Caregiver Connections
Adapted from WebMD:
Dementia is a condition of mental decline that causes progressive memory impairment and problems with learning, judgement, communication and quality of life. Alzheimer's disease is the most common form of dementia, accounting for 60%-80% of all cases. Alzheimer's disease causes a decline in mental function and personality changes, which may include agitation, depressions and hallucinations.
While there is no cure for Alzheimer's disease and no proven treatment to slow its progressions, there are a number of medicines available that may help improve the mental function of people with Alzheimer's disease. If these drugs are given early enough in the course of the disease, they may enable people to carry out daily activitites and prolong the time they can be managed at home. There are also medicines to help manage troubling symptoms of Alzheimer's disease, including depression and behavioral problems such as agitation and aggression.
Planning and medical/social management can help ease the burden on patients and family members. Exercise, good nutrition, activities and social interaction are important. A calm, structured environment may be helpful.
Your doctor will determine the best treatment for the patient based on various factors, including the patient's age, overall health and medical history. Other factors are the extent of the disease, the patient's tolerance for specific medicines and therapies, and the opinion or preference of the patient and caregiver.
ARICEPT, a cholinesterase inhibitor, is the most widely used drug for Alzheimer's disease. In Alzheimer's disease there is a deficiency in acetylcholine, a chemical used for memory and other mental functions, in some areas of the brain. Aricept slows down the breakdown of acetylcholine. In some patients it can improve memory and daily living.
EXELON and RAZADYNE (formerly Reminyl) are newer drugs that also work by inhibiting the breakdown of acetylcholine. They are most effective when given in the earlier stages of the disease.
Side effects for Aricept, Exelon and Razadyne are generally mild and may include diarrhea, nausea, fatigue, insomnia and weight loss. Other cholinesterase inhibitors, such as Donepezil, Rivastigmine and Galantamine, may result in slowing the heart rate so that the body may not have enough oxygenated blood to function properly.

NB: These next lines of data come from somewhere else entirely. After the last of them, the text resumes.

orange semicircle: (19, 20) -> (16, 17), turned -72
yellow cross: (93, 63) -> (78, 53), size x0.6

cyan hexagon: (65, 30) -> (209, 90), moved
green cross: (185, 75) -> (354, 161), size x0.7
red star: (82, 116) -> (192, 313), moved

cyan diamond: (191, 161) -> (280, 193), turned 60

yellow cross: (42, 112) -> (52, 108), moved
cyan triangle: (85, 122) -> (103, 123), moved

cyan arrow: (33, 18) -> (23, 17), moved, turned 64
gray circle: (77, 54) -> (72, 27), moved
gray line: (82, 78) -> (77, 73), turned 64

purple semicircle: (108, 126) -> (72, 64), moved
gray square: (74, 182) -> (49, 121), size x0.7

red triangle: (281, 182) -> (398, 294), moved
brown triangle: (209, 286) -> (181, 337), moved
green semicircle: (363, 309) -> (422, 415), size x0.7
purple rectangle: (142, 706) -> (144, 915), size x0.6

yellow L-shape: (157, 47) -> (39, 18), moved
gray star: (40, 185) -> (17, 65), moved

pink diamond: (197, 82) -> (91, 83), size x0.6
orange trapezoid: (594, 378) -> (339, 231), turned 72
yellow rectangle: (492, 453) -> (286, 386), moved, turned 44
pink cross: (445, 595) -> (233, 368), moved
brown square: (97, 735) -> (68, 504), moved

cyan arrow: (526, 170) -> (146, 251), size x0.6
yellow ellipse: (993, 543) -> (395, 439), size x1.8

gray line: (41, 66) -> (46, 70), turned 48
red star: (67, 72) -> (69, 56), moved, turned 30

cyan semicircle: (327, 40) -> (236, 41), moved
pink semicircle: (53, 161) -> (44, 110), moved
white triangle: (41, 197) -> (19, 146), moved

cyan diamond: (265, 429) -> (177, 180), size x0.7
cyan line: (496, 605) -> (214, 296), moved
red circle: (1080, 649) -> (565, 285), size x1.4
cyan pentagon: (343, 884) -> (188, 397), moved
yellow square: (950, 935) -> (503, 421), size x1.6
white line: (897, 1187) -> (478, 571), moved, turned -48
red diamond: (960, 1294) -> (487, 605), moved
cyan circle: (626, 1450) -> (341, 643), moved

Research at the Veteran Affairs Healthcare System in Boston, Massachusetts found that use of other cholinesterase inhibitors such as Donepezil, Rivastigmine and Galantamine may result in brachycardia - lowering of the heart rate to less than 60 beats per minute.
A slower than normal heart rate means that the body may not have enough oxygenated blood to function properly, which may require the use of a pacemaker. Care plans of elders with dementia treated with cholinesterase inhibitors should include regular, thorough heart check-ups.
   NAMENDA is the first drug to be approved for treatment of moderate to severe Alzheimer's disease. Namenda works by a different mechanism than other Alzheimer's treatments; it is thought to play a protective role by regulating a chemical in the brain called glutamate.
Glutamate plays a role in learning and memory by acting as a "gatekeeper", regulating the amounts of other chemicals in the brain, such as calcium, which is required for information storage.
   Namenda keeps glutamate in check, which can improve the brain's ability to process information and retrieve memories. Namenda may have increased benefit when used with Aricept, Exelon, Razadyne or Cognex. Side effects may include tiredness, dizziness, confusion and headache.
COGNEX, another cholinesterase inhibitor, also slows the breakdown of acetylcholine. Cognex may cause liver damage, so your doctor will need to monitor liver function regularly.
In addition to the medicines already mentioned, the American Academy of Neurology has stated that Vitamin E supplements are likely to delay the time to clinical worsening in patients with Alzheimer's disease.
It is important to know that new research findings are giving reason for hope. Several drugs are now being studied in clinical trials to determine if they can slow the progress of the disease or imporive memory or other symptoms for a period of time.
 An Alzheimer's vaccine is also being studied. However, because of unwanted side effects the initial clinical trial was stopped. Continued studyes are under way to modify the vaccine for improved safety.